Et c’est ici, où la route épouse le paysage que la Megane RS brille, c’est en s’élançant de virage en virage, pivotant autour des hanches de son conducteur qu’elle exergue ses qualités, tant dynamiques que mécaniques. Les roues arrières directrices que j’appéciais tant en ville pour leurs praticités travaillent ici de concert afin d’enrouler le virage le plus vite possible. Alors que je repasse la 1èr à l’approche d’une petite épingle, je sens, une fois en sortie, le train avant chercher de la motricité, la direction devient très légère mais une fois que la 2è passe, le train avant grippe et c’est un coup de catapulte pour les occupants ! Je me rends aussi compte de l’importance que les pneus soient bien chauds avec la Megane RS, représentant la condition sinéquanone pour augmenter le rythme sans se faire de frayeur.
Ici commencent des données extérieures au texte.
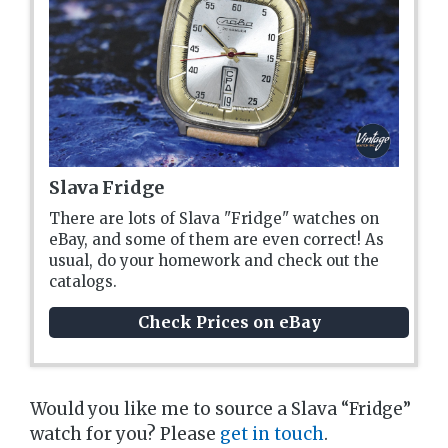
Slava Fridge
There are lots of Slava "Fridge" watches on
eBay, and some of them are even correct! As
usual, do your homework and check out the
catalogs.
Check Prices on eBay
Would you like me to source a Slava “Fridge”
watch for you? Please
get in touch
.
Je reviens sur son comportement sur autoroute, car c’est l’une des seules voitures avec laquelle je voulais que la route continue. Pourtant privée de 7è rapport la consommation reste correcte et permet d’envisager des longs trajets. C’est surtout, et comme toujours chez Renault, cette façon dont la suspension épouse la route, la direction communicative même lors d’un simple changement de file et ce moteur qui investit la cabine. Oui elle s’est embourgeoisée, mais seulement sur les bons points, ceux dans l’interaction homme-machine en dehors de ce qui touche à la conduite ; c’est-à-dire les écrans et système de bord. Pour la conduite, la compacte jaune reste une traction brute avec toutes les limitations physiques que cela entraîne.
La Megane se révèle alors comme une voiture entre deux mondes, l’analogue et le digital, coincée entre deux époques. Il y a le charme indescriptible d’une compacte sportive “old school” mais savamment mélangée avec des éléments modernes. Cela donne naissance à un metissage intéressant qui m‘atriste par sa disparition programmée, en emmenant avec elle la fin de Renault Sport. La Megane RS n’est pas qu’une bonne voiture c’est avant tout une voiture importante, car elle marque une rupture dans l’industrie de l’automobile et marque le début de la fin des moteurs à combustion, au profit des moteurs électriques. Mais pour le moment, derrière son volant je souris encore et je comprends l’importance de profiter de chaque passage de rapport, de chaque mise en mouvement, de chaque vocalise du moteur car cela sera bientôt des éléments appartenant au passé.
Note, mention et conclusion
Note : 79,5/100
Extérieur – 16/20
Intérieur – 15/20
Moteur – 17/20
Dynamisme & Sensations – 17,5/20
Confort & Praticité – 14/20
Pour clore le chapitre Renault Sport, la marque française, dans son dernier souffle, nous livre sa vision d’une compacte sportive parfaite et atteint une certaine forme de d’excellence. Après des décennies d’expérience en la matière, Renault nous prouve une fois de plus que les compactes sportives de la marque au losange se retrouveront, toutes, au panthéon de l’automobile.
Merci à Renault France et en particulier à Fabrizio et Jerôme.